I wish to refer to a different White Paper. We had extremely bad weather in Tipperary earlier this week and we had road closures and water outages. Almost any time we have a mist in Clonmel or Tipperary, we have a water outage. At the same time we had all these problems, the White Paper on Irish Water was brought before Cabinet. I ask the Leader if it is possible to bring the Minister for Housing, Local Government and Heritage in to discuss the White Paper in detail. I ask that because it is important when local authorities are putting local development plans together that we align the priorities of local authorities with the priorities of Irish Water. That is not happening at the moment. If we need to think about regional investment going forward, then we need to have those two things aligned. Serious concerns are raised in the White Paper, and certainly in terms of staffing issues. Some of the measures seem to be fairly optimistic in terms of having an 18-month implementation period. A reasonable phased transition should be considered as part of it.

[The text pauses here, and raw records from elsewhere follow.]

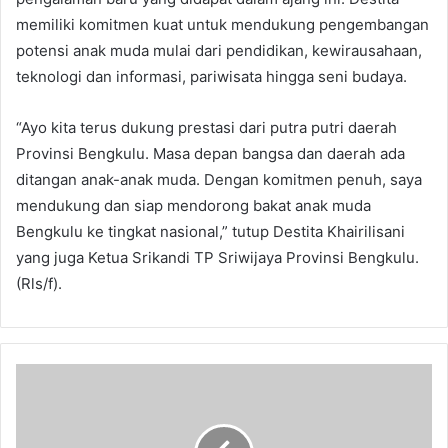
memiliki komitmen kuat untuk mendukung pengembangan
potensi anak muda mulai dari pendidikan, kewirausahaan,
teknologi dan informasi, pariwisata hingga seni budaya.
“Ayo kita terus dukung prestasi dari putra putri daerah
Provinsi Bengkulu. Masa depan bangsa dan daerah ada
ditangan anak-anak muda. Dengan komitmen penuh, saya
mendukung dan siap mendorong bakat anak muda
Bengkulu ke tingkat nasional,” tutup Destita Khairilisani
yang juga Ketua Srikandi TP Sriwijaya Provinsi Bengkulu.
(Rls/f).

One of the striking things about the White Paper is governance and accountability. From my reading of it, there seems to be very little accountability in terms of the interaction between local authorities and elected representatives, whether local or national, to follow up on items on behalf of the public. When we are looking at an organisation that is going to be 80% funded by the Exchequer, then to have no accountability to public representatives who represent the public is of serious concern. I would like the Minister to come in here and outline his vision for Irish Water.

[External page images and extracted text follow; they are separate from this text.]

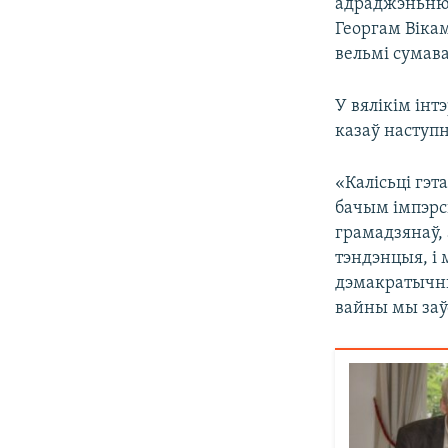
адраджэньню д
Георгам Вікам
вельмі сумав
У вялікім інт
казаў наступ
«Калісьці гэт
бачым імпэрск
грамадзянаў, 
тэндэнцыя, і 
дэмакратычны
вайны мы заў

I raise the issue of workers in Rehab Enterprises in Raheen, 37 of whom have been told they are going to be made redundant shortly. This is truly concerning because these particular workers suffer from a range of disabilities. Some have visual impairments, some have learning difficulties and some have Down's syndrome. These people have given decades of service to Rehab Enterprises in Limerick. One can imagine the huge blow it is to them to find that their jobs are going but to also find that the long-established and agreed redundancy terms, agreed with their union, SIPTU, which would have at least ensured some degree of financial security, appears to have been tossed aside by Rehab. Rehab has unilaterally decided to cap redundancy at just one year for these workers even though one of these workers has worked there for 40 years and many of them have worked there for decades. There is something truly appalling about this matter. We all know we are going through a difficult time financially, and we know Rehab is also going through a difficult time, but the fact it is going to turn its back on these vulnerable workers who are really going to be challenged to find work anywhere else in the middle of a pandemic is truly shocking.

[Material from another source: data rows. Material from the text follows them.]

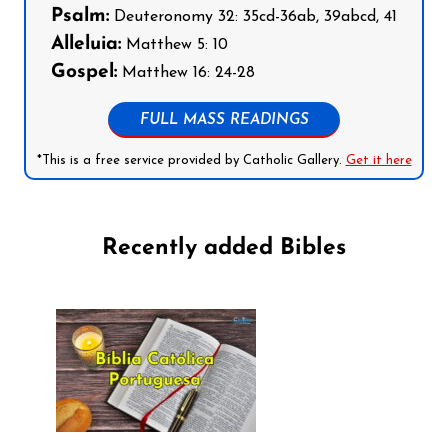
Psalm:
Deuteronomy 32: 35cd-36ab, 39abcd, 41
Alleluia:
Matthew 5: 10
Gospel:
Matthew 16: 24-28
FULL MASS READINGS
*This is a free service provided by Catholic Gallery.
Get it here
Recently added Bibles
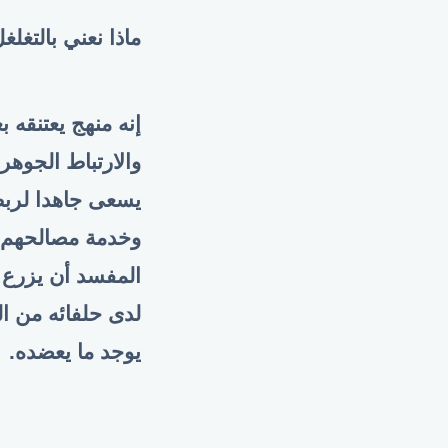
ماذا نعني بالتغلغ
إنه منهج يعتنقه 
والارتباط الجوه
يسعى جاهدا لربط 
وخدمة مصالحهم ب
المفسد أن يزرع 
لدى حلفائه من ال
يوجد ما يعضده.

The fact Rehab will not engage with the Workplace Relations Commission is unforgivable. I am under the impression that Rehab's stance is to say nothing around this, let the 30-day consultation period pass and then just pay off these workers but cap it at a year's earnings. The difference the cap will make to these workers could be as much as €40,000 in redundancy payments. We are talking about vulnerable workers losing their jobs, which will have a huge impact on them, and them being literally short changed by Rehab. That is the only way I can describe it.
I ask the Leader to write to Rehab on behalf of all of us, asking it to engage with the Workplace Relations Commission. All of us should agree that this is the process Rehab should follow. There is an urgency here because these workers are going to run out of time by the middle of March, so we should do all we can to support them and their right to a decent redundancy package.
I welcome the White Paper released by the Government outlining a plan to end the temporary arrangements which were put in place as an emergency response by way of direct provision. I also welcome the commitment to State-provided and NGO-supported accommodation for those seeking asylum in our country. Those seeking asylum will be staying temporarily in this accommodation. Wrap-around services will be provided to them in order that they can actually get on with their lives, integrate, assimilate, take up employment and pursue studies in education.
This is welcome news and a real sign of commitment from the three parties in government to actually deliver on that promise we all made. Will the Leader take up with the Minister for Justice, however, the backlog that exists for those who are seeking asylum and permission to remain? It is vitally important that the time is used now to clear that backlog.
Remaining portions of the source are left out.